### TASK OBJECTIVE
Go over the data and copy out each line with "value" in it.

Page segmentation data
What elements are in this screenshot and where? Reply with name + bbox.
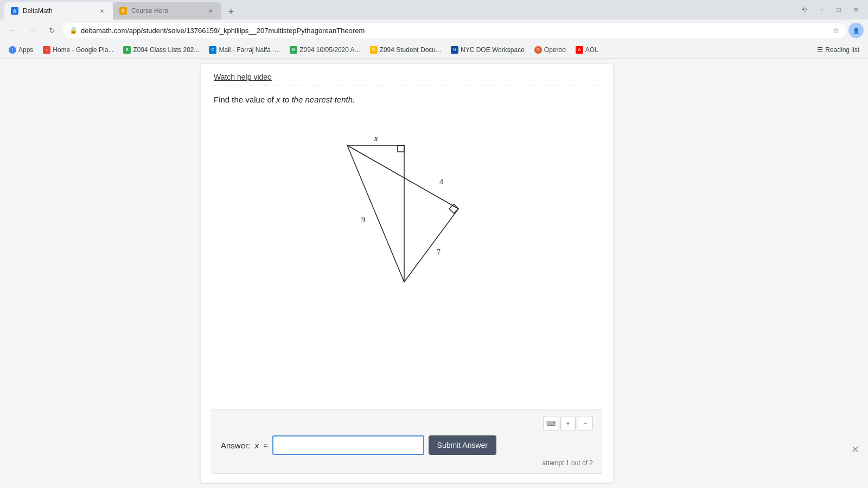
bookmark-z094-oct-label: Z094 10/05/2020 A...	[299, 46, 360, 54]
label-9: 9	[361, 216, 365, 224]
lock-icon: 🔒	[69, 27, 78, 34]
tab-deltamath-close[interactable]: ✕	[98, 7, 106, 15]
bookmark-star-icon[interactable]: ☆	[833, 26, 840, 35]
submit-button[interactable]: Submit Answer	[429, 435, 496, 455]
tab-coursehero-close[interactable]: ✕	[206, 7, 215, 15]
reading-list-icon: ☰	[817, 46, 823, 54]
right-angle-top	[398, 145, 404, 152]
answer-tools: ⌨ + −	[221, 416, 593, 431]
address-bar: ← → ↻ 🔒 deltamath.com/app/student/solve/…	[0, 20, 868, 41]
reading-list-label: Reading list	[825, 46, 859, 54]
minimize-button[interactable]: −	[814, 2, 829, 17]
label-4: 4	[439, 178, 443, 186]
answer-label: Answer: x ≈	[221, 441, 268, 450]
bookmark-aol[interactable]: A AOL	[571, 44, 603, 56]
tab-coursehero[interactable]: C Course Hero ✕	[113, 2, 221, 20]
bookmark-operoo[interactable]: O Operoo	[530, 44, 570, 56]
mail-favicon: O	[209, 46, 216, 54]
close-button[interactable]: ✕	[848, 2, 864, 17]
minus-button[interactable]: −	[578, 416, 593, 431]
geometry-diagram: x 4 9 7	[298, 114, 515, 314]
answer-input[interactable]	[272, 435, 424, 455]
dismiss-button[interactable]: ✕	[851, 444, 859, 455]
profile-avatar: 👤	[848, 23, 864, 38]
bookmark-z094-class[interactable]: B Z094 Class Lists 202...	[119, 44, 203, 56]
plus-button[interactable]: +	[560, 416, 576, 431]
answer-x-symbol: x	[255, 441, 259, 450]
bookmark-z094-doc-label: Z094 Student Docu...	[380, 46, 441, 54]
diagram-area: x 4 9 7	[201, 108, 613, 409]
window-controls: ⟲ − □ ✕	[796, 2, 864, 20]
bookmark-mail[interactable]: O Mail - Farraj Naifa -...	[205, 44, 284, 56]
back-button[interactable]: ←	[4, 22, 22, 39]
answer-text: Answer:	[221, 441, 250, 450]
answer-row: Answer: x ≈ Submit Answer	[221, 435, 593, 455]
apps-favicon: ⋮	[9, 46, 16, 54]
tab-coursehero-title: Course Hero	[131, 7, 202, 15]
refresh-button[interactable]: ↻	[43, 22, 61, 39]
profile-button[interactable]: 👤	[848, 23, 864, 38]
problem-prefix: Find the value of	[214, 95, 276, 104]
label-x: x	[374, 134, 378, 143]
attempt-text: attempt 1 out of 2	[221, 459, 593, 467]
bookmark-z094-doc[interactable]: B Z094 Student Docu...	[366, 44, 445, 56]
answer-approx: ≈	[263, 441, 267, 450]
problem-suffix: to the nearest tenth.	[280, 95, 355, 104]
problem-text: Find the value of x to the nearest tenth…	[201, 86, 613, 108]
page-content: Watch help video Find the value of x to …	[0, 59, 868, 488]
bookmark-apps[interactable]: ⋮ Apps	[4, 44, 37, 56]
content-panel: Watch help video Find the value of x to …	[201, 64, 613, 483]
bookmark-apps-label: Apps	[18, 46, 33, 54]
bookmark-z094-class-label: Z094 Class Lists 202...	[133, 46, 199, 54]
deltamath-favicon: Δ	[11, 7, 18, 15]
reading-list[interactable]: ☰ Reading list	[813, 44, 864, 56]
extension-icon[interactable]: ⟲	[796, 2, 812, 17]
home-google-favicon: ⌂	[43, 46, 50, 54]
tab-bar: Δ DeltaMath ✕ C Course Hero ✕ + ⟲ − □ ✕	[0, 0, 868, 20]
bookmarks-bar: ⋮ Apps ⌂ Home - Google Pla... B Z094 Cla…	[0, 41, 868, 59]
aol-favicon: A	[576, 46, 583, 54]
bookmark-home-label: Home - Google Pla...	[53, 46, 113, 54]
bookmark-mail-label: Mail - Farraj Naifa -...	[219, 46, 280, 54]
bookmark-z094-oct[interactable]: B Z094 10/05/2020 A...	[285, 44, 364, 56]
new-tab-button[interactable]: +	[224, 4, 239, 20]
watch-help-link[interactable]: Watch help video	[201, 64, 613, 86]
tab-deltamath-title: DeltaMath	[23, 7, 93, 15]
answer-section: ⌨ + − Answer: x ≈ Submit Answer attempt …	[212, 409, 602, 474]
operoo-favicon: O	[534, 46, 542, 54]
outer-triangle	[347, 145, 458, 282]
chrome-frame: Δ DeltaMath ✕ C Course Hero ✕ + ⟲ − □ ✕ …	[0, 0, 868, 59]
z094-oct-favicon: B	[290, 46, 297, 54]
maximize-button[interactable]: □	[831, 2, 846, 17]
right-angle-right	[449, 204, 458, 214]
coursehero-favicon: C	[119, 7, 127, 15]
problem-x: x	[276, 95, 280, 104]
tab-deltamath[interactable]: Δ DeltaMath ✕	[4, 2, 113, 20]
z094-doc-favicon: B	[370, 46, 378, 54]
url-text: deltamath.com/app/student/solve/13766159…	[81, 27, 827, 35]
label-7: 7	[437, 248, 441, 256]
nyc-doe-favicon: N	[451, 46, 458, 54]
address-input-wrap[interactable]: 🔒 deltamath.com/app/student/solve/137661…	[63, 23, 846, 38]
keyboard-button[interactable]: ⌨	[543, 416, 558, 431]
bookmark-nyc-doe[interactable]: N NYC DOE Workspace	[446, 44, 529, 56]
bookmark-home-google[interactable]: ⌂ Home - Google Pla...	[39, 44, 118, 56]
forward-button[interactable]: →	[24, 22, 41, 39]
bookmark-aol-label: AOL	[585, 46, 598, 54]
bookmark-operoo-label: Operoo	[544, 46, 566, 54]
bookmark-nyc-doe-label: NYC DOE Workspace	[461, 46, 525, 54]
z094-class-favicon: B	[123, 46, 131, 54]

...

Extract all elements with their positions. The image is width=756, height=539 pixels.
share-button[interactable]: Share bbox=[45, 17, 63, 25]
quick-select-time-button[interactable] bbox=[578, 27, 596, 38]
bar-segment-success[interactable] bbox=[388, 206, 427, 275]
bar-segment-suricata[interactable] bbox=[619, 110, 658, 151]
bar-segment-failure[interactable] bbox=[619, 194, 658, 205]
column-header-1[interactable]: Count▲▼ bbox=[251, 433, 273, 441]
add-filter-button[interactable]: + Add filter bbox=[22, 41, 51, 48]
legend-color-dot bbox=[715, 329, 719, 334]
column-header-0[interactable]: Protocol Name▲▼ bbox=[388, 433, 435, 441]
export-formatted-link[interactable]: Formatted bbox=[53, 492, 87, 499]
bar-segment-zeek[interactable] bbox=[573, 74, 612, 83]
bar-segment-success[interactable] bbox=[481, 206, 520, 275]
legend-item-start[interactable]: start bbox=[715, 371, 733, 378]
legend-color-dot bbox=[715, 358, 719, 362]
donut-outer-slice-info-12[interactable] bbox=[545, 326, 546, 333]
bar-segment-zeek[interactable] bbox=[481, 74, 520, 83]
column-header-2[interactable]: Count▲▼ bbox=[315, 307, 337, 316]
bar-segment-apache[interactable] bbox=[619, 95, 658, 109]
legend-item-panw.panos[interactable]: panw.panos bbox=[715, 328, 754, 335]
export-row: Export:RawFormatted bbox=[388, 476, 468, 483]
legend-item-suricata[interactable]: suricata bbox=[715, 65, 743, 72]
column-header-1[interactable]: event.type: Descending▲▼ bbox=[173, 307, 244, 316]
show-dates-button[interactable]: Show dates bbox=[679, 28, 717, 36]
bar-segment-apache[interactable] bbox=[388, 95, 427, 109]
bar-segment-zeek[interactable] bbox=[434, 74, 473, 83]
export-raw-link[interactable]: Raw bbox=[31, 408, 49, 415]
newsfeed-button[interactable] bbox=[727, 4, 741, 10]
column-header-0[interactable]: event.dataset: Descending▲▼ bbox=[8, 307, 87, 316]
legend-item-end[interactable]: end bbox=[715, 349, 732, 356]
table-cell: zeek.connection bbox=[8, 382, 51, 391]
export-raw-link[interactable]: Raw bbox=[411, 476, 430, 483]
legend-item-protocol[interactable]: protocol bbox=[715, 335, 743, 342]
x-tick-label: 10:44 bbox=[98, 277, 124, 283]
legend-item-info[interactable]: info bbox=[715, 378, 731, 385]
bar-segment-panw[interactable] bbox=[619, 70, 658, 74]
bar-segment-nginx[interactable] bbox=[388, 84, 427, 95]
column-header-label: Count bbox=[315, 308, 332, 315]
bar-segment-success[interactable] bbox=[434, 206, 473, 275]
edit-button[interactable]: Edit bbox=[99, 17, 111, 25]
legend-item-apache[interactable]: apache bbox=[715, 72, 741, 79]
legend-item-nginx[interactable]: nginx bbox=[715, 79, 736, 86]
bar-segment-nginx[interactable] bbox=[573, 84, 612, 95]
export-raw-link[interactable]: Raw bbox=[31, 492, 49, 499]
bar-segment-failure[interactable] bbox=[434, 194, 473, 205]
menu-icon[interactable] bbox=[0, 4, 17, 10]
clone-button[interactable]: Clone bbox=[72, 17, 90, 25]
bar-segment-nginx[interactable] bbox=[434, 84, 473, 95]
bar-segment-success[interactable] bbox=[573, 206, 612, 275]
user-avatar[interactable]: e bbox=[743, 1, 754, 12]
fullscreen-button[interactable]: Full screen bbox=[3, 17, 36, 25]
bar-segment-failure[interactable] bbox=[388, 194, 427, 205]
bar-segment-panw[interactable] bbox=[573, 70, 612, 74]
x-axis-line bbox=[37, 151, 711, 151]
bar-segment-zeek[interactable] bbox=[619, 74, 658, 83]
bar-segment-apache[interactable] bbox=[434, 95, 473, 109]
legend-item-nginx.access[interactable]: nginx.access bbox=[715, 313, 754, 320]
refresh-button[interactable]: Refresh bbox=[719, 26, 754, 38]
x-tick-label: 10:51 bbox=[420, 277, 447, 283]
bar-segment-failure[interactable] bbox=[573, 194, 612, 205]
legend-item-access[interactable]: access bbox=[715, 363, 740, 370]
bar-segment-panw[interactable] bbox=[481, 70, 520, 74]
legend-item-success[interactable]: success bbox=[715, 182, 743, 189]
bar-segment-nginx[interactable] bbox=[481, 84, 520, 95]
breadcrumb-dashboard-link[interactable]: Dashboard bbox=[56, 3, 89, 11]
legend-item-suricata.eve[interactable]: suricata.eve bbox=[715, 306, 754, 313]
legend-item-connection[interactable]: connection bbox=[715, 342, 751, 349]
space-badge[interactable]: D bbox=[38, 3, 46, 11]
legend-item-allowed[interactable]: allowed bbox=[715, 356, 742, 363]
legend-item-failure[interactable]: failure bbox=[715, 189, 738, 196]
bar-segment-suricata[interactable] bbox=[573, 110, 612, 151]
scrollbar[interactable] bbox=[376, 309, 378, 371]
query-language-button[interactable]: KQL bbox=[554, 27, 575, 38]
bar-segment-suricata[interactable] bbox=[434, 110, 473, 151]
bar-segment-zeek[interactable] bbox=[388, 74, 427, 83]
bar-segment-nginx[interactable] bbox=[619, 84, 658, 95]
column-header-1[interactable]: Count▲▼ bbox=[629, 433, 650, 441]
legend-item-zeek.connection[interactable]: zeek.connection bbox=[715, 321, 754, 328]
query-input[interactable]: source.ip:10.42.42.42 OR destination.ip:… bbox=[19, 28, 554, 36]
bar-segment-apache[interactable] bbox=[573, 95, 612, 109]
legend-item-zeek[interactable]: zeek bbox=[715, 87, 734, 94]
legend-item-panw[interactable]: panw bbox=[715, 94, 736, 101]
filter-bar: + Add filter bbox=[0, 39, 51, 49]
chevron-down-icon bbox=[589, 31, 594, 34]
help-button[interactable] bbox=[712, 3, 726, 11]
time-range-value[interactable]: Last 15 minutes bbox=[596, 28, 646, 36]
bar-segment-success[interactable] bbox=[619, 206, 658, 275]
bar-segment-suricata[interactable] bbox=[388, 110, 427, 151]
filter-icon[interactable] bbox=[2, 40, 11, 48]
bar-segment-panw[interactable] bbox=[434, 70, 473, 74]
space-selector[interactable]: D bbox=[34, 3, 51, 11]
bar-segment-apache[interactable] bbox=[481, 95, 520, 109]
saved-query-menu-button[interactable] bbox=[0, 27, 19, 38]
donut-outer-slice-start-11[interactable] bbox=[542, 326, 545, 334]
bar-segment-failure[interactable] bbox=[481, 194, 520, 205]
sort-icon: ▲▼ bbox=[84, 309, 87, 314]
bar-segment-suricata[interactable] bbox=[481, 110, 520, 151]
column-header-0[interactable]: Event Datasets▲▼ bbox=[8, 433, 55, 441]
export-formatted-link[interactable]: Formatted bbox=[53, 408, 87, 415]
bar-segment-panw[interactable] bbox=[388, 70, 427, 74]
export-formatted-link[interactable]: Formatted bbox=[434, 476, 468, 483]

### YOUR RESPONSE
problem-prefix: Find the value of	[214, 95, 276, 104]
problem-text: Find the value of x to the nearest tenth…	[201, 86, 613, 108]
page-content: Watch help video Find the value of x to …	[0, 59, 868, 488]
content-panel: Watch help video Find the value of x to …	[201, 64, 613, 483]
time-range-value[interactable]: Last 15 minutes bbox=[596, 28, 646, 36]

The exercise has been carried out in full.